Jan October 6, 2016 um 4:20 pm

Our library system, Great River Regional Library in Minnesota, is still offering magazines, Overdrive to the Library to the Nook app. My husband and I have used it, he on his iPad and I on my phone, and it has worked just fine. But if the partnership has ended, I guess it will disappear.

I borrow library books frequently and send them to my Kindle paperwhite. Easy, convenient, and free. Audiobooks are great, too, and they recently extended the checkout period to 21 days for those.

As taxpayers, we are certainly getting our money’s worth from the library.


1 October 6, 2016 um 11:21 pm

"It is annoying enough just to borrow library ebooks, even when you use the OD app and website. "
Why do you say that? I find it extremely easy to borrow ebooks. I don’t bother with the Overdrive App, I just press borrow and then the Read button on the website.

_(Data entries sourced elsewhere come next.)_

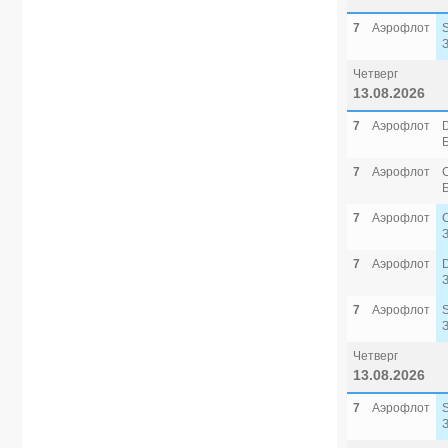
7
Аэрофлот
Четверг
13.08.2026
7
Аэрофлот
7
Аэрофлот
7
Аэрофлот
7
Аэрофлот
7
Аэрофлот
Четверг
13.08.2026
7
Аэрофлот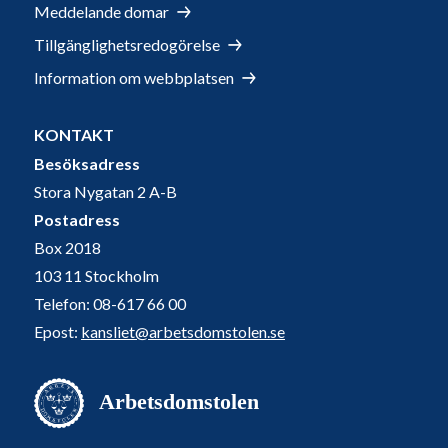
Meddelande domar
Tillgänglighetsredogörelse
Information om webbplatsen
KONTAKT
Besöksadress
Stora Nygatan 2 A-B
Postadress
Box 2018
103 11 Stockholm
Telefon: 08-617 66 00
Epost:
kansliet@arbetsdomstolen.se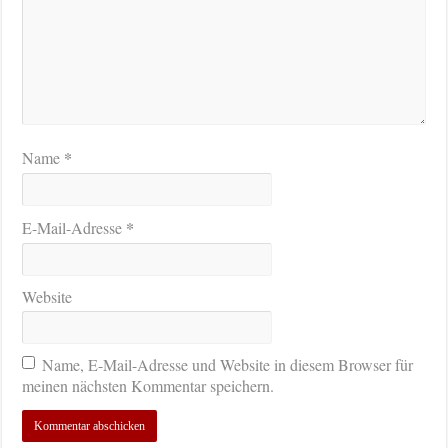
*
Name
*
E-Mail-Adresse
Website
Name, E-Mail-Adresse und Website in diesem Browser für
meinen nächsten Kommentar speichern.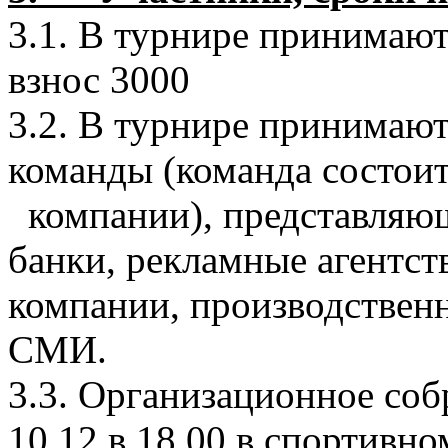
3.1. В турнире принимаю
взнос 3000
3.2. В турнире принимают
команды (команда состоит
компании), представляющ
банки, рекламные агентст
компании, производственн
СМИ.
3.3. Организационное соб
10.12 в 18.00 в спортивн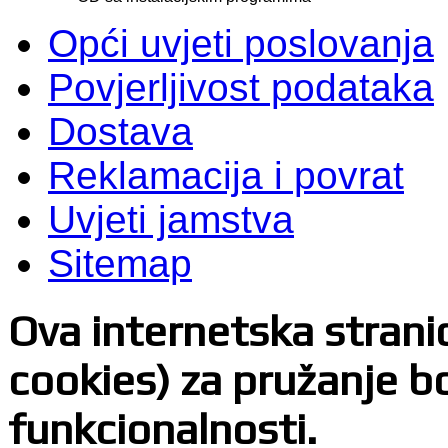
Opći uvjeti poslovanja
Povjerljivost podataka
Dostava
Reklamacija i povrat
Uvjeti jamstva
Sitemap
Ova internetska stranica
cookies) za pružanje bo
funkcionalnosti.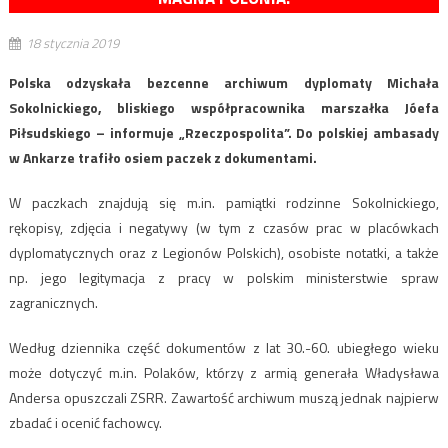
18 stycznia 2019
Polska odzyskała bezcenne archiwum dyplomaty Michała
Sokolnickiego, bliskiego współpracownika marszałka Jóefa
Piłsudskiego – informuje „Rzeczpospolita”. Do polskiej ambasady
w Ankarze trafiło osiem paczek z dokumentami.
W paczkach znajdują się m.in. pamiątki rodzinne Sokolnickiego,
rękopisy, zdjęcia i negatywy (w tym z czasów prac w placówkach
dyplomatycznych oraz z Legionów Polskich), osobiste notatki, a także
np. jego legitymacja z pracy w polskim ministerstwie spraw
zagranicznych.
Według dziennika część dokumentów z lat 30.-60. ubiegłego wieku
może dotyczyć m.in. Polaków, którzy z armią generała Władysława
Andersa opuszczali ZSRR. Zawartość archiwum muszą jednak najpierw
zbadać i ocenić fachowcy.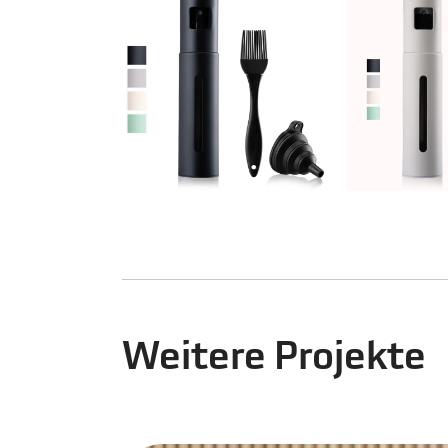
Weitere Projekte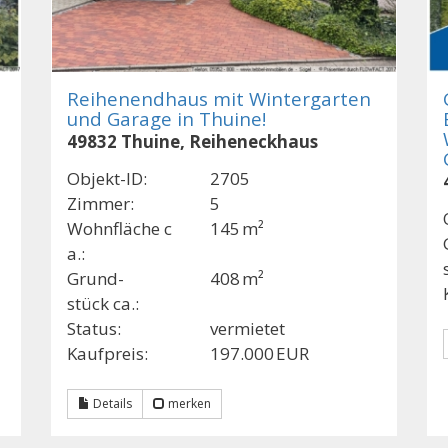
Reihenendhaus mit Wintergarten
und Garage in Thuine!
49832 Thuine, Reiheneckhaus
Objekt-ID:
2705
Zimmer:
5
Wohnfläche c
145 m²
a.:
Grund­
408 m²
stück ca.:
Status:
vermietet
Kaufpreis:
197.000 EUR
Details
merken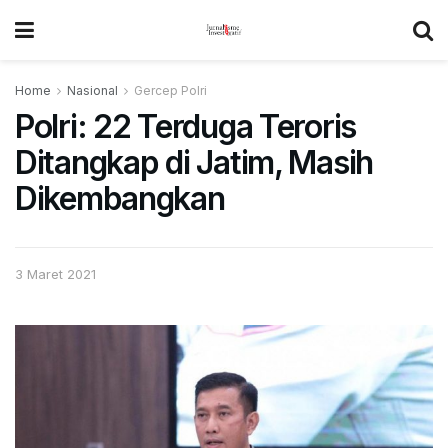
Home
Nasional
Gercep Polri
Polri: 22 Terduga Teroris
Ditangkap di Jatim, Masih
Dikembangkan
3 Maret 2021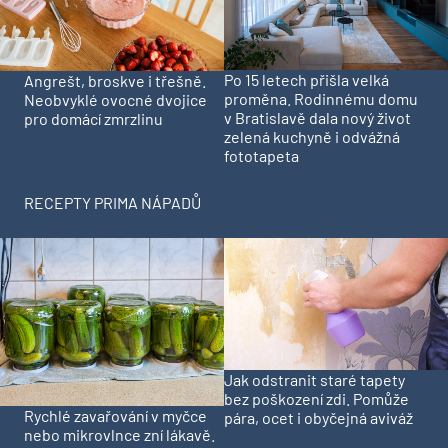
Po 15 letech přišla velká
Angrešt, broskve i třešně.
proměna. Rodinnému domu
Neobvyklé ovocné dvojice
v Bratislavě dala nový život
pro domácí zmrzlinu
zelená kuchyně i odvážná
fototapeta
RECEPTY PRIMA NÁPADŮ
Jak odstranit staré tapety
bez poškození zdi. Pomůže
Rychlé zavařování v myčce
pára, ocet i obyčejná aviváž
nebo mikrovlnce zní lákavě.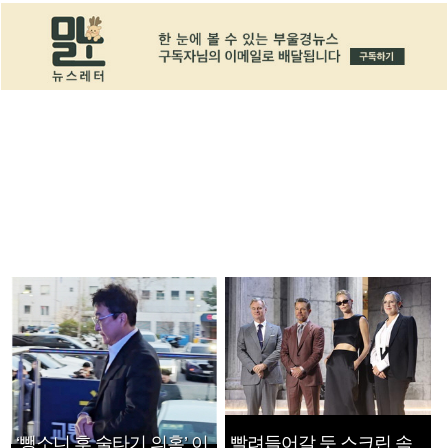
‘뺑소니 후 술타기 의혹’ 이
빨려들어갈 듯 스크린 속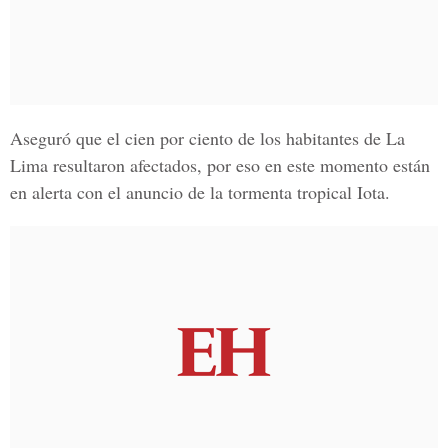
Aseguró que el cien por ciento de los habitantes de La
Lima resultaron afectados, por eso en este momento están
en alerta con el anuncio de la tormenta tropical Iota.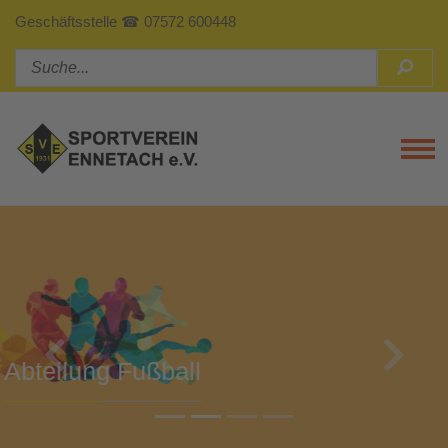
Geschäftsstelle ☎ 07572 600448
Tog
Previous
Next
Abteilung Turnen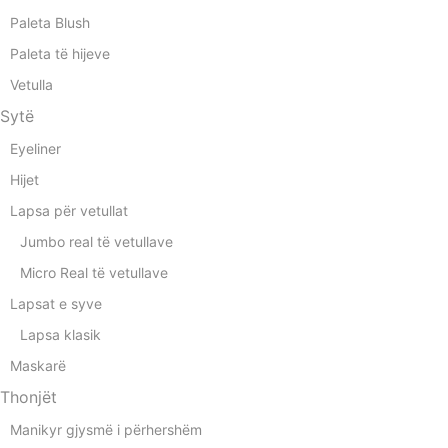
Paleta Blush
Paleta të hijeve
Vetulla
Sytë
Eyeliner
Hijet
Lapsa për vetullat
Jumbo real të vetullave
Micro Real të vetullave
Lapsat e syve
Lapsa klasik
Maskarë
Thonjët
Manikyr gjysmë i përhershëm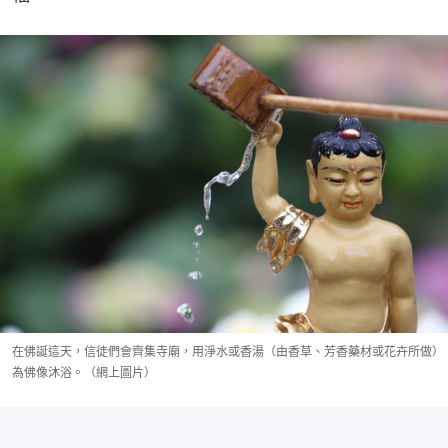
在佛誕這天，信徒們會齊集寺廟，用淨水或香湯（由香草、芳香藥材或花卉所做）
為佛像沐浴。（網上圖片）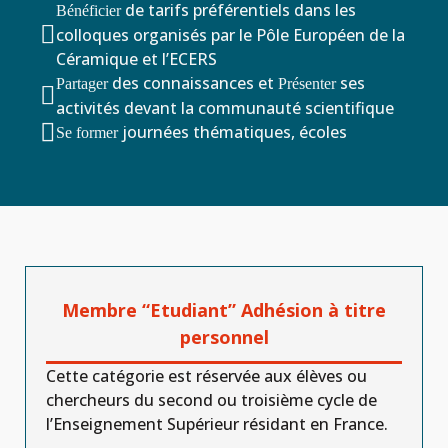
de tarifs préférentiels dans les
Bénéficier

colloques organisés par le Pôle Européen de la
Céramique et l’ECERS
des connaissances et
ses
Partager
Présenter

activités devant la communauté scientifique

journées thématiques, écoles
Se former
Membre “Etudiant” Adhésion à titre
personnel
Cette catégorie est réservée aux élèves ou
chercheurs du second ou troisième cycle de
l’Enseignement Supérieur résidant en France.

Sarah October 7, 2016 um 5:25 pm

As a librarian who spends a great deal of time helping patrons access our e-resources, I can say that having to use the B&N app was indeed a stumbling block. The last thing people want to do is download yet another app and sign up for yet another account. It worked well for people who already had a B&N account/Nook app, but we also subscribe to Zinio and Flipster and those services are more accessible to a greater number of people. None of us–at my library at least–were surprised by this news, and it’s a bit of a relief to no longer have to support three digital magazine platforms (we are a WPLC library so have known since July).